Helmer, editor shuffled elements as they dig to pic's core

If “Tinker Tailor Soldier Spy” leaves you feeling perplexed, you won’t be alone — and the filmmakers won’t be surprised.

The Cold War spy pic — adapted from John Le Carre’s 1974 best-seller and set for release by Focus Features on Friday — delves into the layered and paranoid world of Britain’s intelligence service, where intrigue, suspicion and betrayal are the stuff of everyday life. Transparency is the least of its concerns.

Instead, the convoluted story offers up endless subplots and red herrings, daring viewers them to sort it all out — which is exactly what director Thomas Alfredson wants them to do.

“Too many films today make you passive,” Alfredson said. “They decide everything for you. I try to invite the audience to participate as much as possible.”

“Complexity is the foundation of the film,” said editor Dino Jonsater, who had the task of cutting the Byzantine story. “If you clarify things too much you’ll lose the magic.” Following completion of principal photography on 35mm film in London, he and Alfredson — both Swedes — spent the first half of this year in an Avid suite in Stockholm, where they gave the 128-minute, headscratcher its final shape.

It was an arduous process.

“We moved things around so many times during that period,” said Jonsater. “The more complex a story, the more things you have to try.
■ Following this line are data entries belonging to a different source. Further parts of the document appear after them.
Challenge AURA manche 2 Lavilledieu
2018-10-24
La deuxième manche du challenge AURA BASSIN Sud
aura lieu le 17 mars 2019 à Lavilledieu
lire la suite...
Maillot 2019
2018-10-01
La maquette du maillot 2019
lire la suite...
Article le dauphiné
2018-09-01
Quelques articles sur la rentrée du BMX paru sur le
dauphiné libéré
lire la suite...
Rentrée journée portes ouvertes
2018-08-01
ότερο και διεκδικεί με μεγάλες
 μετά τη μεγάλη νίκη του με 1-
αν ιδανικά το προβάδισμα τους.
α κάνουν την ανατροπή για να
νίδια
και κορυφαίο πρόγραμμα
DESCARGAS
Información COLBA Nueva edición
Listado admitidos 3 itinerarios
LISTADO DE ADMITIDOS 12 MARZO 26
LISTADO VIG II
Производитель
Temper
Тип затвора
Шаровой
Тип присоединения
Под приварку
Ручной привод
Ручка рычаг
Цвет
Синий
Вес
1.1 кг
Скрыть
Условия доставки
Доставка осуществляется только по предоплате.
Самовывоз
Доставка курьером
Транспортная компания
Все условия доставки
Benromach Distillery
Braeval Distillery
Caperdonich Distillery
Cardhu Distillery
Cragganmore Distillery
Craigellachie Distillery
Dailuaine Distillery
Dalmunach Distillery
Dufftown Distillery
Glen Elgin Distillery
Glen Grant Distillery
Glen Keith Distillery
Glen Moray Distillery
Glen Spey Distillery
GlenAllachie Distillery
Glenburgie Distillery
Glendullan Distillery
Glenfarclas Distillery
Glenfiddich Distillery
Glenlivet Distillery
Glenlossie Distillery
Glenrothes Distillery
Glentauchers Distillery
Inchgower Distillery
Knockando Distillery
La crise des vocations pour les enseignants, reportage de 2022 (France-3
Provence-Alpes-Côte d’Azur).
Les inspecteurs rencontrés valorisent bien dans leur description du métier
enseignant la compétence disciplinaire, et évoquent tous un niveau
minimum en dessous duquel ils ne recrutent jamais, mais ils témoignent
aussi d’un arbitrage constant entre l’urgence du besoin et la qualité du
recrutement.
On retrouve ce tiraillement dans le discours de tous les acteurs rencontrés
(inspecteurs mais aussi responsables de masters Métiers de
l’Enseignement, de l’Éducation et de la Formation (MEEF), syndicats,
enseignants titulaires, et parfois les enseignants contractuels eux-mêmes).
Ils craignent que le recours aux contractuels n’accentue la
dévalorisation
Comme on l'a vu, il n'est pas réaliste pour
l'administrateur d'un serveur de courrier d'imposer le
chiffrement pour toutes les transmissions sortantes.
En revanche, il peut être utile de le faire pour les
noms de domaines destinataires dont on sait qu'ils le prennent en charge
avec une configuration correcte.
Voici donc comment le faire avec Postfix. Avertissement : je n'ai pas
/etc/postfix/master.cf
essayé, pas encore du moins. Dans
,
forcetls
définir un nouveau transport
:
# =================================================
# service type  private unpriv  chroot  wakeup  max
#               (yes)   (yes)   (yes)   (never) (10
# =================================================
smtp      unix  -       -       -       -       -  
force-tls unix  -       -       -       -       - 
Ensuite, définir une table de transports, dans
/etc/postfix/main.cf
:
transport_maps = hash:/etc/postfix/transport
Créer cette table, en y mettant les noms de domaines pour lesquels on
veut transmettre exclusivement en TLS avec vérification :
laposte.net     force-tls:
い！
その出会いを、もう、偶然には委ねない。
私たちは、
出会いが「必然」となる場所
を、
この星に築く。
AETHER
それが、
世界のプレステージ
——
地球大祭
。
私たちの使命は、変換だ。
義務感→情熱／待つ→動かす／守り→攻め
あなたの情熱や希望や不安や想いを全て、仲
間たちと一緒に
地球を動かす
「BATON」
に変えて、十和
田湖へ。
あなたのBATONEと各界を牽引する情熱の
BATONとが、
It’s like taming a beast.”

He also had to fight editor’s block just about every day, said Jonsater. “But that is how the work gets done. You get into a hole, pull back, and then find a new way. You can’t let yourself get tired out by that, and you can’t be afraid of dead ends because you learn so much from them.”
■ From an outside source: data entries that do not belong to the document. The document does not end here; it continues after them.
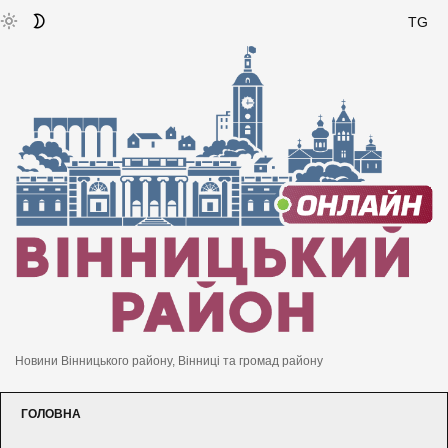
TG
Новини Вінницького району, Вінниці та громад району
ГОЛОВНА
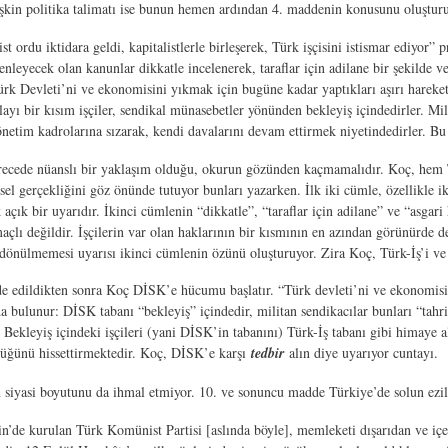
ilişkin politika talimatı ise bunun hemen ardından 4. maddenin konusunu oluşturu
st ordu iktidara geldi, kapitalistlerle birleşerek, Türk işçisini istismar ediyor” 
zenleyecek olan kanunlar dikkatle incelenerek, taraflar için adilane bir şekilde v
ürk Devleti’ni ve ekonomisini yıkmak için bugüne kadar yaptıkları aşırı hareke
ayı bir kısım işçiler, sendikal münasebetler yönünden bekleyiş içindedirler. Mili
önetim kadrolarına sızarak, kendi davalarını devam ettirmek niyetindedirler. Bu 
ecede nüanslı bir yaklaşım olduğu, okurun gözünden kaçmamalıdır. Koç, hem T
el gerçekliğini göz önünde tutuyor bunları yazarken. İlk iki cümle, özellikle iki
çık bir uyarıdır. İkinci cümlenin “dikkatle”, “taraflar için adilane” ve “asgari 
çlı değildir. İşçilerin var olan haklarının bir kısmının en azından görünürde d
 dönülmemesi uyarısı ikinci cümlenin özünü oluşturuyor. Zira Koç, Türk-İş’i ve
de edildikten sonra Koç DİSK’e hücumu başlatır. “Türk devleti’ni ve ekonomisi
a bulunur: DİSK tabanı “bekleyiş” içindedir, militan sendikacılar bunları “tahri
 Bekleyiş içindeki işçileri (yani DİSK’in tabanını) Türk-İş tabanı gibi himaye al
üğünü hissettirmektedir. Koç, DİSK’e karşı
tedbir
alın diye uyarıyor cuntayı.
 siyasi boyutunu da ihmal etmiyor. 10. ve sonuncu madde Türkiye’de solun ezilm
n’de kurulan Türk Komünist Partisi [aslında böyle], memleketi dışarıdan ve içe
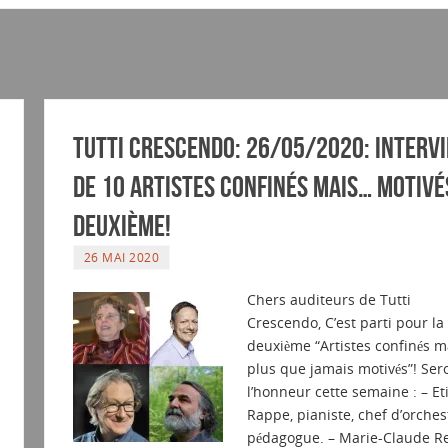
Tutti Crescendo: 26/05/2020: Interv
de 10 artistes confinés mais… motivé
Deuxième!
26 MAI 2020
Chers auditeurs de Tutti
Crescendo, C’est parti pour la
deuxième “Artistes confinés m
plus que jamais motivés”! Sero
l’honneur cette semaine : – E
Rappe, pianiste, chef d’orches
pédagogue. – Marie-Claude R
In Jonsater’s view, every film has an underlying structure that determines how it’s edited, and the editor’s task is to unlock it.

“You close yourself in a room with the story and its emotions and discover what it needs,” he said. “The director has a vision, the producer has ideas, I might have an idea. But the bottom line is that you have to find out how the film wants to be edited.”

All this can take a lot of time.

“You can’t rush editing,” said Alfredson. “You’ve got to get the narration right. Sometimes you need to take a break to get a new perspective on the material. Of course, eventually you have to give it up.”

Jonsater said he never reaches a stage when he’s entirely happy with a cut, but he does find the one where he says to himself, “OK, this is good enough, it’s going to work — and that’s probably at the point where the producer is screaming at you. As soon as it’s locked, I’m shit-scared because all the possibilities of what we could have done differently come to mind.”

But when he screened the final cut of ‘Tinker’ he was relieved.

“I saw that we had made the right decisions.”

Bookings & Signings

WME signed d.p. Lawrence Sher (“Hangover 2″) and production designer Nathan Crowley (“The Dark Knight Rises”).

Claire Best & Assoc. signed production designers Tony Fanning (“Butter”) and Aaron Haye (art director on “Man of Steel”); d.p. Sean Stiegmeier (“Chapman”); editors Michele Conroy (“Silent Hill Revelation 3D”), Michael Flores (“Sarah Palin: You Betcha”) and Tom Lewis (“Jonah Hex”); and costume designer Lizzy Gardiner (“Ghost Rider”).

Agency booked Anna J. Foerster as director on CBS’ “Unforgettable”; producers J. Miles Dale on Andres Muschietti’s “Mama, Donall McCusker on Omid Nooshin’s “The Last Passenger,” Lila Yacoub on Noah Baumbach’s “The Corrections” and Joanna Burn as UPM on John Moore’s “Die Hard V”; 1st SD Chris Carreras on Paul Greengrass’ “Maersk Alabama”; d.p.’s Patrick Murguia on Scott Walker’s “The Frozen Ground” and Tim Wooster on Andrew Douglas’ “You Want Me to Kill Him”; vfx supervisor Nick Brooks on Louis Leterrier’s “Now You See Me”; production designer Carlos Conti on Sally Potter’s “Bomb”; costume designers Ngila Dickson on Peter Webber’s “The Emperor,” Lizzy Gardner on Anne Fontaine’s “Grandmothers” and Ruth Myers on Richard Laxton’s “Effie”; editors Andi Armaganian on TNT’s “Perception,” Michele Conroy on “Mama,” Stan Saflas on Bradley Parker’s “The Diary of Lawson Oxford” and Rick Shaine on Philippe Caland’s “Vipaka.”

Sound re-recording mixer Terry Porter joined Technicolor’s new sound post-production operation on the Paramount lot, becoming part of the team that includes Anna Behlmer, Scott Millan and Greg Russell.